#### [What is required]
Could you transcribe each record below exactly as written, setting the pictures aside?

#### [Page-level text extractions]
BEGIN

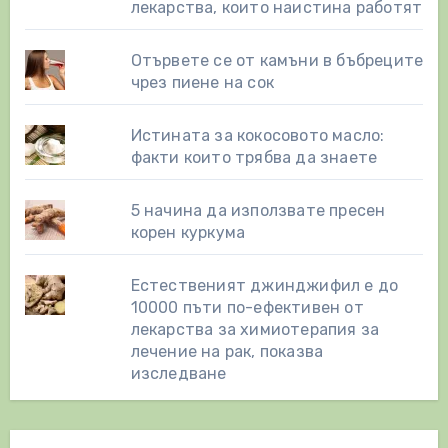
лекарства, които наистина работят
Отървете се от камъни в бъбреците
чрез пиене на сок
Истината за кокосовото масло:
факти които трябва да знаете
5 начина да използвате пресен
корен куркума
Естественият джинджифил е до
10000 пъти по-ефективен от
лекарства за химиотерапия за
лечение на рак, показва
изследване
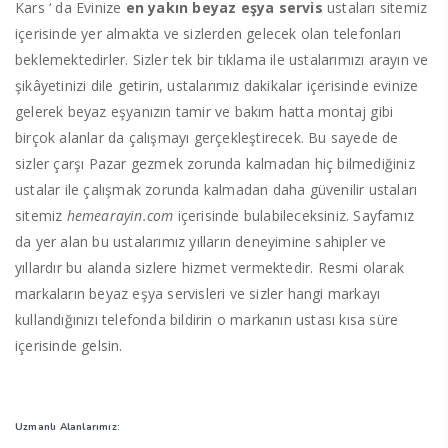
Kars ‘ da Evinize
en yakın beyaz eşya servis
ustaları sitemiz
içerisinde yer almakta ve sizlerden gelecek olan telefonları
beklemektedirler. Sizler tek bir tıklama ile ustalarımızı arayın ve
şikâyetinizi dile getirin, ustalarımız dakikalar içerisinde evinize
gelerek beyaz eşyanızın tamir ve bakım hatta montaj gibi
birçok alanlar da çalışmayı gerçekleştirecek. Bu sayede de
sizler çarşı Pazar gezmek zorunda kalmadan hiç bilmediğiniz
ustalar ile çalışmak zorunda kalmadan daha güvenilir ustaları
sitemiz
hemearayin.com
içerisinde bulabileceksiniz. Sayfamız
da yer alan bu ustalarımız yılların deneyimine sahipler ve
yıllardır bu alanda sizlere hizmet vermektedir. Resmi olarak
markaların beyaz eşya servisleri ve sizler hangi markayı
kullandığınızı telefonda bildirin o markanın ustası kısa süre
içerisinde gelsin.
Uzmanlı Alanlarımız:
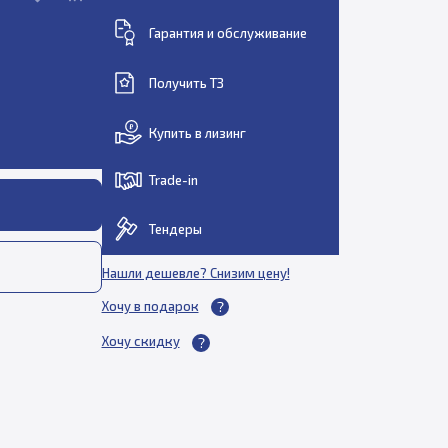
Гарантия и обслуживание
Получить ТЗ
Купить в лизинг
Trade-in
Тендеры
Нашли дешевле? Снизим цену!
Хочу в подарок
Хочу скидку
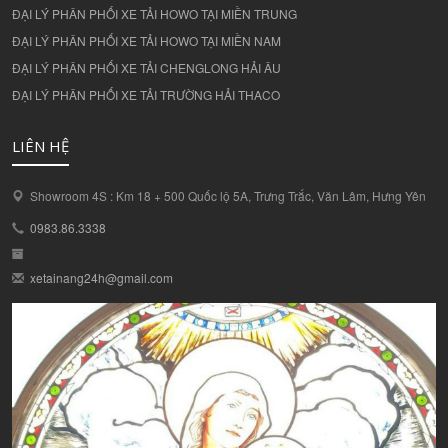
ĐẠI LÝ PHÂN PHỐI XE TẢI HOWO TẠI MIỀN TRUNG
ĐẠI LÝ PHÂN PHỐI XE TẢI HOWO TẠI MIỀN NAM
ĐẠI LÝ PHÂN PHỐI XE TẢI CHENGLONG HẢI ÂU
ĐẠI LÝ PHÂN PHỐI XE TẢI TRƯỜNG HẢI THACO
LIÊN HỆ
Showroom 4S : Km 18 + 500 Quốc lộ 5A, Trưng Trắc, Văn Lâm, Hưng Yên
0983.86.3338
xetainang24h@gmail.com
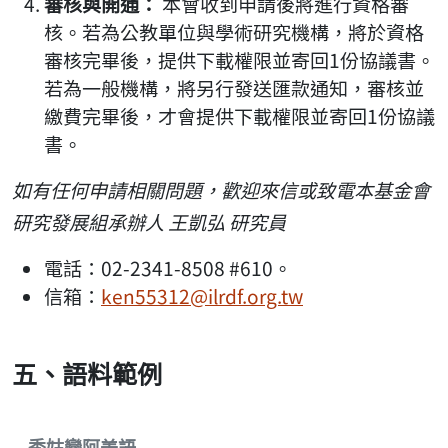
審核與開通：
本會收到申請後將進行資格審
核。若為公教單位與學術研究機構，將於資格
審核完畢後，提供下載權限並寄回1份協議書。
若為一般機構，將另行發送匯款通知，審核並
繳費完畢後，才會提供下載權限並寄回1份協議
書。
如有任何申請相關問題，歡迎來信或致電本基金會
研究發展組承辦人 王凱弘 研究員
電話：02-2341-8508 #610。
信箱：
ken55312@ilrdf.org.tw
五、語料範例
秀姑巒阿美語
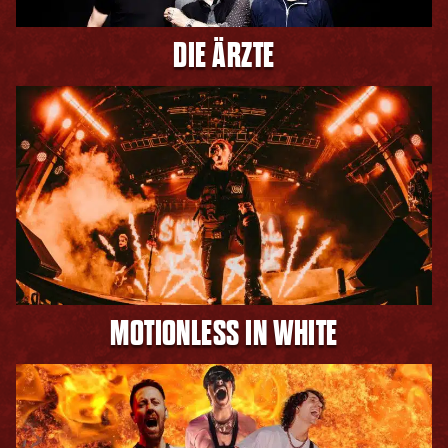
DIE ÄRZTE
MOTIONLESS IN WHITE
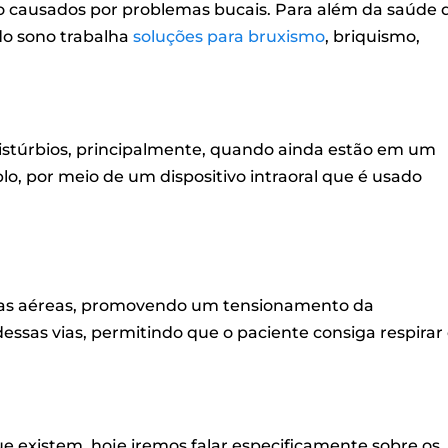
no causados por problemas bucais. Para além da saúde 
do sono trabalha
soluções para bruxismo
, briquismo,
distúrbios, principalmente, quando ainda estão em um
o, por meio de um dispositivo intraoral que é usado
vias aéreas, promovendo um tensionamento da
essas vias, permitindo que o paciente consiga respirar
ue existem, hoje iremos falar especificamente sobre os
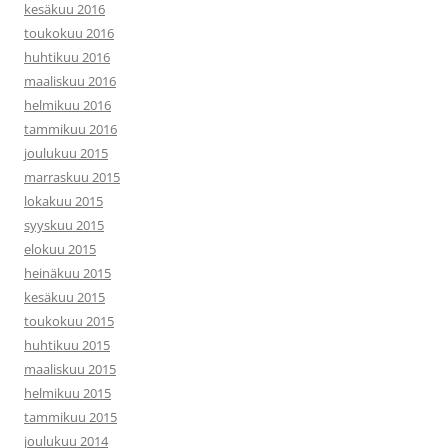
kesäkuu 2016
toukokuu 2016
huhtikuu 2016
maaliskuu 2016
helmikuu 2016
tammikuu 2016
joulukuu 2015
marraskuu 2015
lokakuu 2015
syyskuu 2015
elokuu 2015
heinäkuu 2015
kesäkuu 2015
toukokuu 2015
huhtikuu 2015
maaliskuu 2015
helmikuu 2015
tammikuu 2015
joulukuu 2014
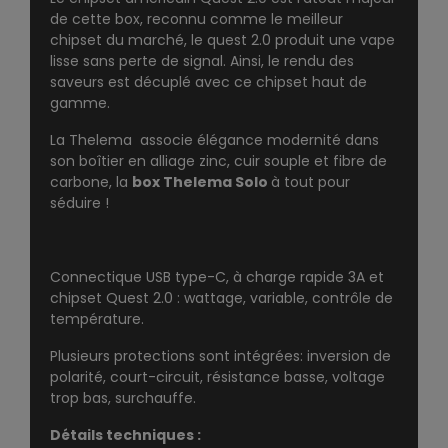
de cette box, reconnu comme le meilleur
chipset du marché, le quest 2.0 produit une vape
lisse sans perte de signal. Ainsi, le rendu des
saveurs est décuplé avec ce chipset haut de
gamme.
La Thelema associe élégance modernité dans
son boîtier en alliage zinc, cuir souple et fibre de
carbone, la
box Thelema Solo
à tout pour
séduire !
Connectique USB type-C, à charge rapide 3A et
chipset Quest 2.0 : wattage, variable, contrôle de
température.
Plusieurs protections sont intégrées: inversion de
polarité, court-circuit, résistance basse, voltage
trop bas, surchauffe.
Détails techniques :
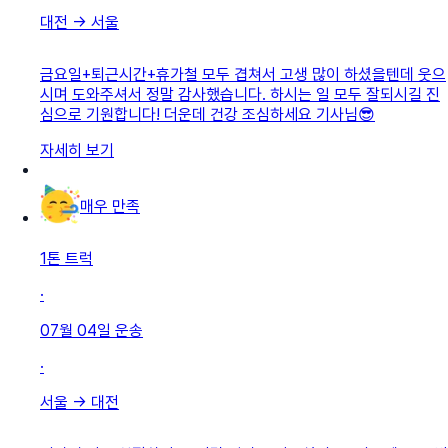
대전
→
서울
금요일+퇴근시간+휴가철 모두 겹쳐서 고생 많이 하셨을텐데 웃으
시며 도와주셔서 정말 감사했습니다. 하시는 일 모두 잘되시길 진
심으로 기원합니다! 더운데 건강 조심하세요 기사님😎
자세히 보기
매우 만족
1톤 트럭
·
07월 04일
운송
·
서울
→
대전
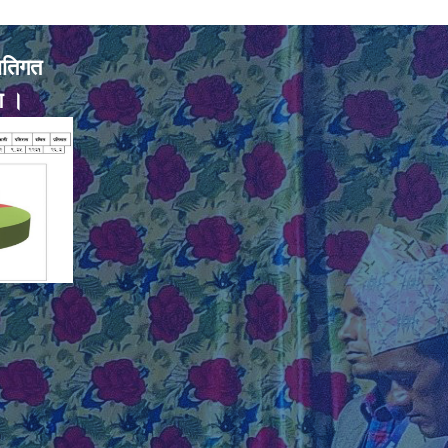
ातिगत
ण ।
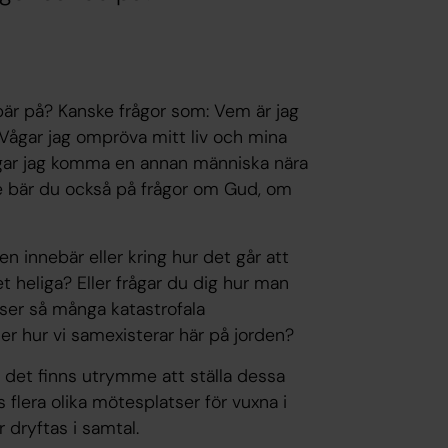
 bär på? Kanske frågor som: Vem är jag
? Vågar jag ompröva mitt liv och mina
ågar jag komma en annan människa nära
e bär du också på frågor om Gud, om
en innebär eller kring hur det går att
 heliga? Eller frågar du dig hur man
 ser så många katastrofala
ler hur vi samexisterar här på jorden?
 det finns utrymme att ställa dessa
flera olika mötesplatser för vuxna i
r dryftas i samtal.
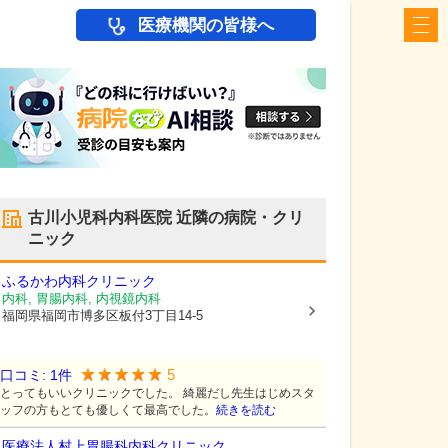
医療機関の皆様へ
古川小児科内科医院
近隣の病院・クリ
ニック
ふるかわ内科クリニック
内科, 胃腸内科, 内視鏡内科
福岡県福岡市博多区
板付3丁目14-5
5
口コミ:
1
件
とってもいいクリニックでした。 綺麗だし先生はじめスタ
ッフの方もとても優しくて最高でした。
続きを読む
医療法人
村上胃腸科内科クリニック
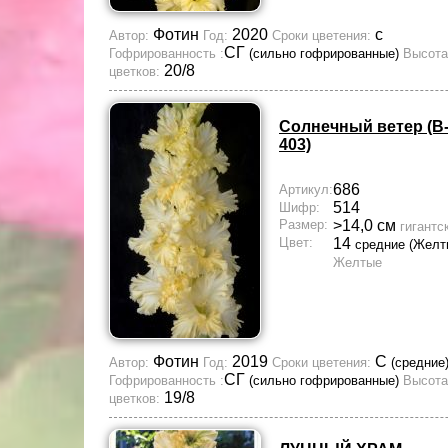
Фотин
2020
с
Автор:
Год:
Сроки цветения:
СГ
Гофрированность :
(сильно гофрированные)
Высота
20/8
цветков:
Солнечный ветер (В-
403)
686
Артикул:
514
Шифр:
Размер:
>14,0 см
гигантс
Цвет:
14
средние (Желт
Желтые
Фотин
2019
С
Автор:
Год:
Сроки цветения:
(средние
СГ
Гофрированность :
(сильно гофрированные)
Высота
19/8
цветков:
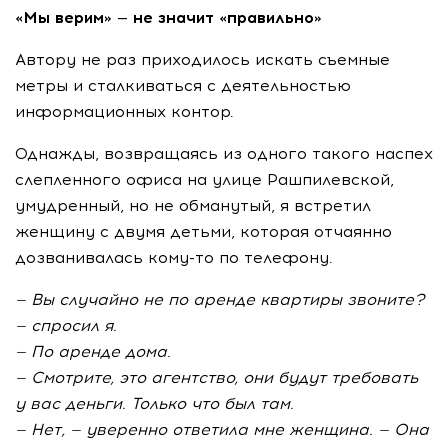
«Мы верим» — не значит «правильно»
Автору не раз приходилось искать съемные
метры и сталкиваться с деятельностью
информационных контор.
Однажды, возвращаясь из одного такого наспех
слепленного офиса на улице Рашпилевской,
умудренный, но не обманутый, я встретил
женщину с двумя детьми, которая отчаянно
дозванивалась
кому-то
по телефону.
— Вы случайно не по аренде квартиры звоните?
— спросил я.
— По аренде дома.
— Смотрите, это агентство, они будут требовать
у вас деньги. Только что был там.
— Нет, — уверенно ответила мне женщина. — Она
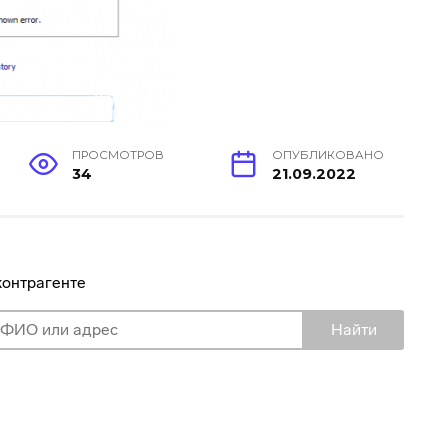
ПРОСМОТРОВ
ОПУБЛИКОВАНО
34
21.09.2022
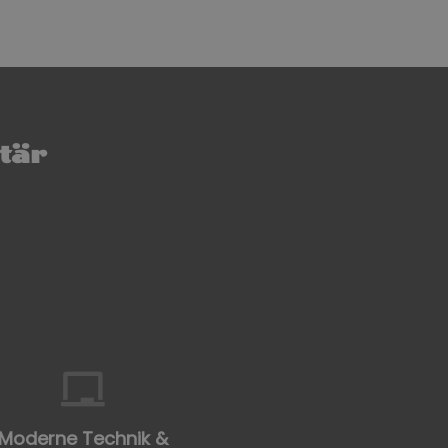
tär
Moderne Technik &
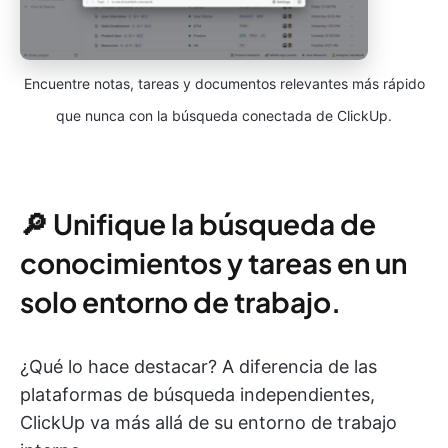
Encuentre notas, tareas y documentos relevantes más rápido
que nunca con la búsqueda conectada de ClickUp.
🔎 Unifique la búsqueda de
conocimientos y tareas en un
solo entorno de trabajo.
¿Qué lo hace destacar? A diferencia de las
plataformas de búsqueda independientes,
ClickUp va más allá de su entorno de trabajo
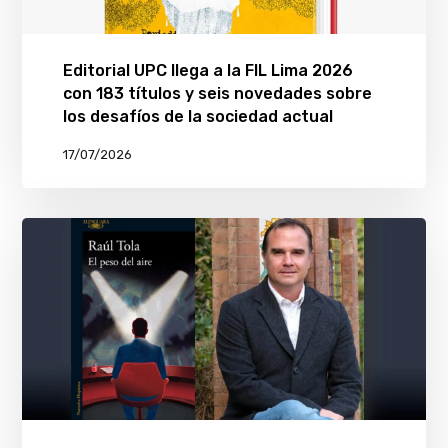
Editorial UPC llega a la FIL Lima 2026
con 183 títulos y seis novedades sobre
los desafíos de la sociedad actual
17/07/2026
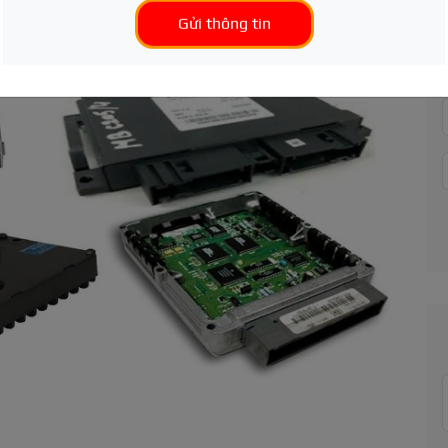
Gửi thông tin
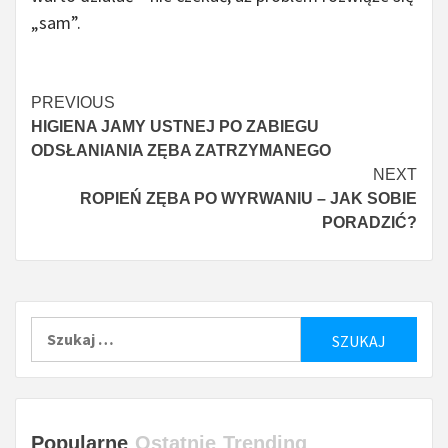
„sam”.
Czytaj
PREVIOUS
HIGIENA JAMY USTNEJ PO ZABIEGU
więcej
ODSŁANIANIA ZĘBA ZATRZYMANEGO
NEXT
ROPIEŃ ZĘBA PO WYRWANIU – JAK SOBIE
PORADZIĆ?
Szukaj:
Popularne
Ostatnie
Trending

END

#### [Result of this exercise]
лекарства, които наистина работят
Отървете се от камъни в бъбреците
чрез пиене на сок
Истината за кокосовото масло:
факти които трябва да знаете
5 начина да използвате пресен
корен куркума
Естественият джинджифил е до
10000 пъти по-ефективен от
лекарства за химиотерапия за
лечение на рак, показва
изследване
Kars ‘ da Evinize
en yakın beyaz eşya servis
ustaları sitemiz
içerisinde yer almakta ve sizlerden gelecek olan telefonları
beklemektedirler. Sizler tek bir tıklama ile ustalarımızı arayın ve
şikâyetinizi dile getirin, ustalarımız dakikalar içerisinde evinize
gelerek beyaz eşyanızın tamir ve bakım hatta montaj gibi
birçok alanlar da çalışmayı gerçekleştirecek. Bu sayede de
sizler çarşı Pazar gezmek zorunda kalmadan hiç bilmediğiniz
ustalar ile çalışmak zorunda kalmadan daha güvenilir ustaları
sitemiz
hemearayin.com
içerisinde bulabileceksiniz. Sayfamız
da yer alan bu ustalarımız yılların deneyimine sahipler ve
yıllardır bu alanda sizlere hizmet vermektedir. Resmi olarak
markaların beyaz eşya servisleri ve sizler hangi markayı
kullandığınızı telefonda bildirin o markanın ustası kısa süre
içerisinde gelsin.
Uzmanlı Alanlarımız:
Гарантия и обслуживание
Получить ТЗ
Купить в лизинг
Trade-in
Тендеры
Нашли дешевле? Снизим цену!
Хочу в подарок
Хочу скидку
ĐẠI LÝ PHÂN PHỐI XE TẢI HOWO TẠI MIỀN TRUNG
ĐẠI LÝ PHÂN PHỐI XE TẢI HOWO TẠI MIỀN NAM
ĐẠI LÝ PHÂN PHỐI XE TẢI CHENGLONG HẢI ÂU
ĐẠI LÝ PHÂN PHỐI XE TẢI TRƯỜNG HẢI THACO
LIÊN HỆ
Showroom 4S : Km 18 + 500 Quốc lộ 5A, Trưng Trắc, Văn Lâm, Hưng Yên
0983.86.3338
xetainang24h@gmail.com
審核與開通：
本會收到申請後將進行資格審
核。若為公教單位與學術研究機構，將於資格
審核完畢後，提供下載權限並寄回1份協議書。
若為一般機構，將另行發送匯款通知，審核並
繳費完畢後，才會提供下載權限並寄回1份協議
書。
如有任何申請相關問題，歡迎來信或致電本基金會
研究發展組承辦人 王凱弘 研究員
電話：02-2341-8508 #610。
信箱：
ken55312@ilrdf.org.tw
五、語料範例
秀姑巒阿美語
DIE ÄRZTE
MOTIONLESS IN WHITE
no causados por problemas bucais. Para além da saúde 
do sono trabalha
soluções para bruxismo
, briquismo,
distúrbios, principalmente, quando ainda estão em um
o, por meio de um dispositivo intraoral que é usado
vias aéreas, promovendo um tensionamento da
essas vias, permitindo que o paciente consiga respirar
ue existem, hoje iremos falar especificamente sobre os
kesäkuu 2016
toukokuu 2016
huhtikuu 2016
maaliskuu 2016
helmikuu 2016
tammikuu 2016
joulukuu 2015
marraskuu 2015
lokakuu 2015
syyskuu 2015
elokuu 2015
heinäkuu 2015
kesäkuu 2015
toukokuu 2015
huhtikuu 2015
maaliskuu 2015
helmikuu 2015
tammikuu 2015
joulukuu 2014
de cette box, reconnu comme le meilleur
chipset du marché, le quest 2.0 produit une vape
lisse sans perte de signal. Ainsi, le rendu des
saveurs est décuplé avec ce chipset haut de
gamme.
La Thelema associe élégance modernité dans
son boîtier en alliage zinc, cuir souple et fibre de
carbone, la
box Thelema Solo
à tout pour
séduire !
Connectique USB type-C, à charge rapide 3A et
chipset Quest 2.0 : wattage, variable, contrôle de
température.
Plusieurs protections sont intégrées: inversion de
polarité, court-circuit, résistance basse, voltage
trop bas, surchauffe.
Détails techniques :
대전
→
서울
금요일+퇴근시간+휴가철 모두 겹쳐서 고생 많이 하셨을텐데 웃으
시며 도와주셔서 정말 감사했습니다. 하시는 일 모두 잘되시길 진
심으로 기원합니다! 더운데 건강 조심하세요 기사님😎
자세히 보기
매우 만족
1톤 트럭
·
07월 04일
운송
·
서울
→
대전
ातिगत
ण ।
 bär på? Kanske frågor som: Vem är jag
? Vågar jag ompröva mitt liv och mina
ågar jag komma en annan människa nära
e bär du också på frågor om Gud, om
en innebär eller kring hur det går att
 heliga? Eller frågar du dig hur man
 ser så många katastrofala
ler hur vi samexisterar här på jorden?
 det finns utrymme att ställa dessa
flera olika mötesplatser för vuxna i
r dryftas i samtal.
医療機関の皆様へ
古川小児科内科医院
近隣の病院・クリ
ニック
ふるかわ内科クリニック
内科, 胃腸内科, 内視鏡内科
福岡県福岡市博多区
板付3丁目14-5
5
口コミ:
1
件
とってもいいクリニックでした。 綺麗だし先生はじめスタ
ッフの方もとても優しくて最高でした。
続きを読む
医療法人
村上胃腸科内科クリニック
Фотин
2020
с
Автор:
Год:
Сроки цветения:
СГ
Гофрированность :
(сильно гофрированные)
Высота
20/8
цветков:
Солнечный ветер (В-
403)
686
Артикул:
514
Шифр:
Размер:
>14,0 см
гигантс
Цвет:
14
средние (Желт
Желтые
Фотин
2019
С
Автор:
Год:
Сроки цветения:
(средние
СГ
Гофрированность :
(сильно гофрированные)
Высота
19/8
цветков:
«Мы верим» — не значит «правильно»
Автору не раз приходилось искать съемные
метры и сталкиваться с деятельностью
информационных контор.
Однажды, возвращаясь из одного такого наспех
слепленного офиса на улице Рашпилевской,
умудренный, но не обманутый, я встретил
женщину с двумя детьми, которая отчаянно
дозванивалась
кому-то
по телефону.
— Вы случайно не по аренде квартиры звоните?
— спросил я.
— По аренде дома.
— Смотрите, это агентство, они будут требовать
у вас деньги. Только что был там.
— Нет, — уверенно ответила мне женщина. — Она
ПРОСМОТРОВ
ОПУБЛИКОВАНО
34
21.09.2022
tär
Moderne Technik &
Encuentre notas, tareas y documentos relevantes más rápido
que nunca con la búsqueda conectada de ClickUp.
🔎 Unifique la búsqueda de
conocimientos y tareas en un
solo entorno de trabajo.
¿Qué lo hace destacar? A diferencia de las
plataformas de búsqueda independientes,
ClickUp va más allá de su entorno de trabajo
Editorial UPC llega a la FIL Lima 2026
con 183 títulos y seis novedades sobre
los desafíos de la sociedad actual
17/07/2026
Gửi thông tin
„sam”.
Czytaj
PREVIOUS
HIGIENA JAMY USTNEJ PO ZABIEGU
więcej
ODSŁANIANIA ZĘBA ZATRZYMANEGO
NEXT
ROPIEŃ ZĘBA PO WYRWANIU – JAK SOBIE
PORADZIĆ?
Szukaj:
Popularne
Ostatnie
Trending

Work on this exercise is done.